Com dois elencos recheados de estrelas, o verdadeiro protagonista, o centro de ambas as estórias é o mesmo: a cidade de Los Angeles, ainda que com quase um século de diferença. Não o espaço físico, as ruas e moradias, mas o ideal de Hollywood, o lugar onde sonhos não apenas se realizam, mas são fabricados. Em La La Land, a visão sobre a cidade é de um recém-chegado, tudo é solar, convidativo, aconchegante. A cena de abertura se passa no engarrafamento mais feliz já registrado, em que uma reunião de desconhecidos canta e celebra que é mais um dia de sol em um plano-sequência. É o lugar perfeito para sonhar porque é, em si, idealizado.

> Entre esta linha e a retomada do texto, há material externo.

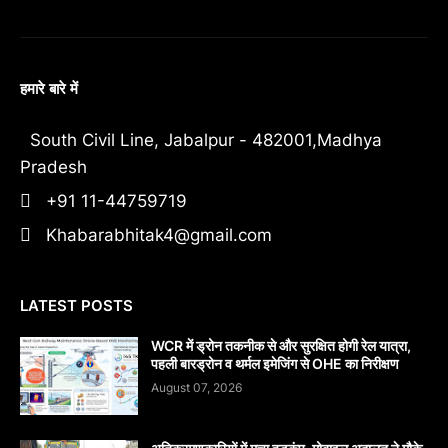
हमारे बारे में
South Civil Line, Jabalpur - 482001,Madhya
Pradesh
+91 11-44759719
Khabarabhitak4@gmail.com
LATEST POSTS
WCR में ड्रोन तकनीक से और सुरक्षित होगी रेल यात्रा,
पहली बारड्रोन व थर्मल इमेजिंग से OHE का निरीक्षण
August 07, 2026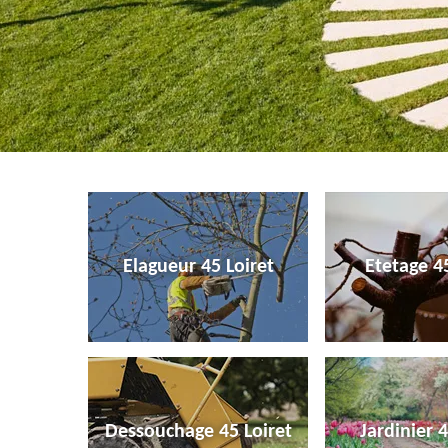
Elagueur 45 Loiret
Etetage 45
Dessouchage 45 Loiret
Jardinier 4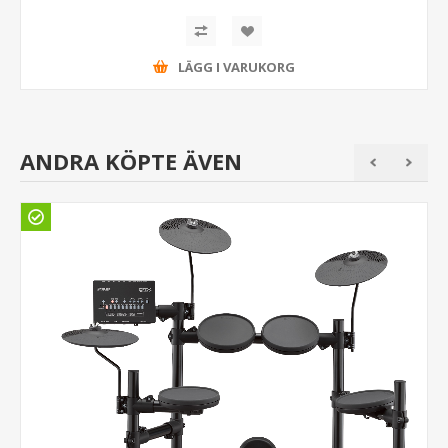
LÄGG I VARUKORG
ANDRA KÖPTE ÄVEN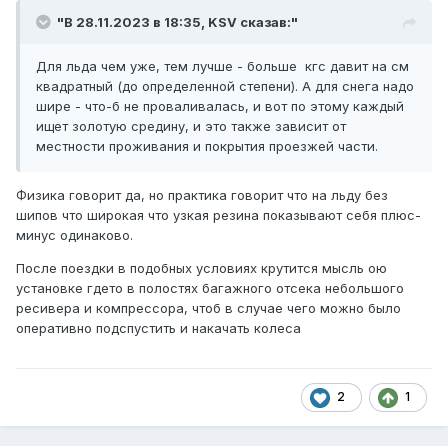
"В 28.11.2023 в 18:35,
KSV
сказав:"
Для льда чем уже, тем лучше - больше кгс давит на см
квадратный (до определенной степени). А для снега надо
шире - что-б не проваливалась, и вот по этому каждый
ищет золотую средину, и это также зависит от
местности проживания и покрытия проезжей части.
Физика говорит да, но практика говорит что на льду без
шипов что широкая что узкая резина показывают себя плюс-
минус одинаково.
После поездки в подобных условиях крутится мысль ою
установке гдето в полостях багажного отсека небольшого
ресивера и компрессора, чтоб в случае чего можно было
оперативно подспустить и накачать колеса
2
1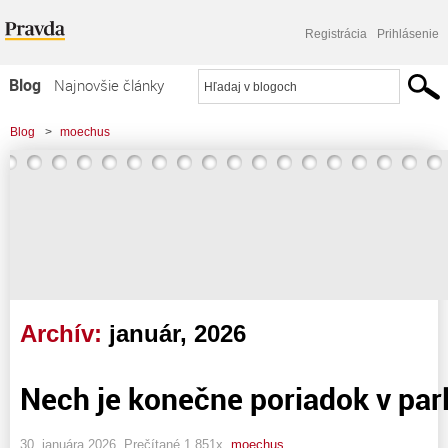
Registrácia
Prihlásenie
Blog
Najnovšie články
Najčítanejšie články
Blog
>
moechus
Najkomentovanejšie články
Zoznam blogov
Komerčné blogy
Archív:
január, 2026
Nech je konečne poriadok v pa
30. januára 2026, Prečítané 1 851x,
moechus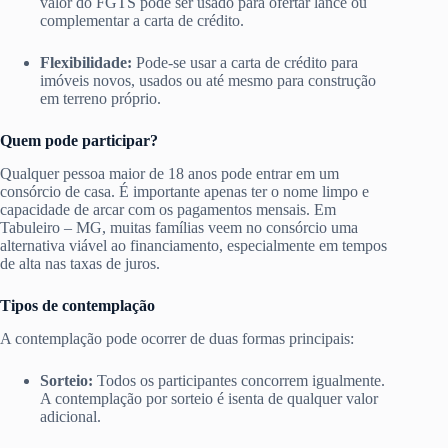
valor do FGTS pode ser usado para ofertar lance ou
complementar a carta de crédito.
Flexibilidade:
Pode-se usar a carta de crédito para
imóveis novos, usados ou até mesmo para construção
em terreno próprio.
Quem pode participar?
Qualquer pessoa maior de 18 anos pode entrar em um
consórcio de casa. É importante apenas ter o nome limpo e
capacidade de arcar com os pagamentos mensais. Em
Tabuleiro – MG, muitas famílias veem no consórcio uma
alternativa viável ao financiamento, especialmente em tempos
de alta nas taxas de juros.
Tipos de contemplação
A contemplação pode ocorrer de duas formas principais:
Sorteio:
Todos os participantes concorrem igualmente.
A contemplação por sorteio é isenta de qualquer valor
adicional.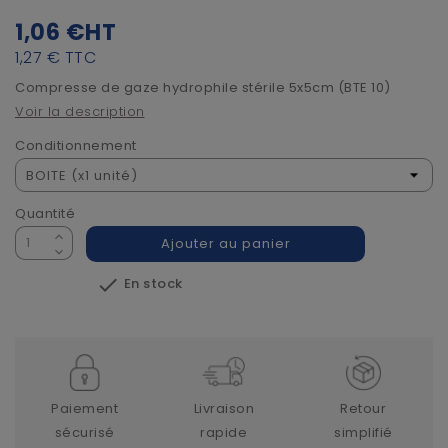
1,06 €
HT
1,27 €
TTC
Compresse de gaze hydrophile stérile 5x5cm (BTE 10)
Voir la description
Conditionnement
Quantité
Ajouter au panier

En stock
Paiement
Livraison
Retour
sécurisé
rapide
simplifié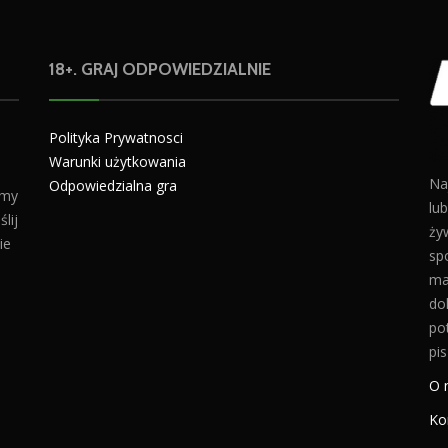
18+. GRAJ ODPOWIEDZIALNIE
Polityka Prywatnosci
Warunki użytkowania
Na
Odpowiedzialna gra
amy
lu
lij
żyw
ie
sp
ma
do
po
pis
O 
Ko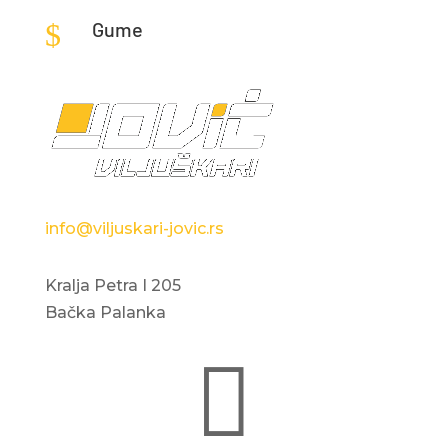
$
Gume
info@viljuskari-jovic.rs
Kralja Petra I 205
Bačka Palanka
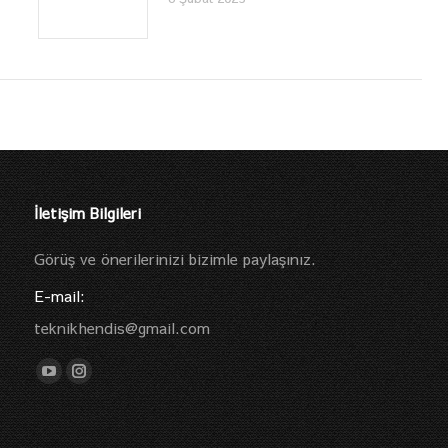
İletişim Bilgileri
Görüş ve önerilerinizi bizimle paylaşınız.
E-mail:
teknikhendis@gmail.com
Find us on:
YouTube
Instagram
page
page
opens
opens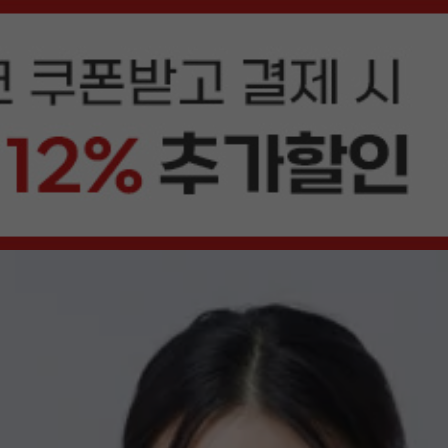
상품평(33)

Já os momentos iniciais de Babilônia se passam num lugar ermo, longe de qualquer glamour. Na cena, Manny, vivido por Diego Calva, recebe ajuda de outros homens para levar um ser titânico a uma celebração da elite hollywoodiana, para ter como recompensa aquilo se voltando contra eles, reforçando o lugar deles de insignificância no cenário geral. Para as estrelas, toda a extravagância e luxúria da era do jazz, para os trabalhadores, a periferia e dejetos que os soterram, maculando sua integridade, sujando-os. É a partir daí que, pelos olhos de Manuel, somos apresentados a esse mundo.
Em Babilônia, esse ambiente, outrora idealizado, é fonte de caos e perdição, expressados primariamente nas festas, mas que se estendem ao ofício do cinema. Ao retratar a era do cinema mudo, os sets são caóticos, barulhentos com várias gravações simultâneas. A necessidade de captação de som gera uma sensação de controle, contenção, mas tudo continua igualmente estressante e ainda mais sufocante, a consequências extremas. É comum que os personagens em cena estejam constantemente suados, gritando e à medida que a relação com a indústria cultural fica mais profunda, mais letais e escatológicos tornam-se os fluidos em tela. Para o Chazelle babilônico, a construção de um produto coletivo se dá através da degradação do indivíduo, esteja ele na base ou no topo da hierarquia.
A cena final de Babilônia, mais que uma celebração do cinema e sua durabilidade, é um reconhecimento do sacrifício de todos que, por trás das câmeras, abdicam de grande parte de suas vidas para realizar verdadeiros milagres. Nos olhos de Diego Calva há admiração e dor, um reconhecimento de que todo seu esforço é parte de um filme do qual ele não chegou a participar, mas é o ápice de tudo que ele ajudou a construir, destruindo-se no processo. O trabalho dele está presente naquela obra e em todas que hão de vir, que ele nunca vai ver, em todos os trabalhadores que mantêm a indústria viva e em cada espectador que testemunha seus feitos. Manny, ou Damien, entende que, nas palavras de Lin-Manuel Miranda, talvez o legado seja escrever as primeiras notas de uma canção que outra pessoa cantará.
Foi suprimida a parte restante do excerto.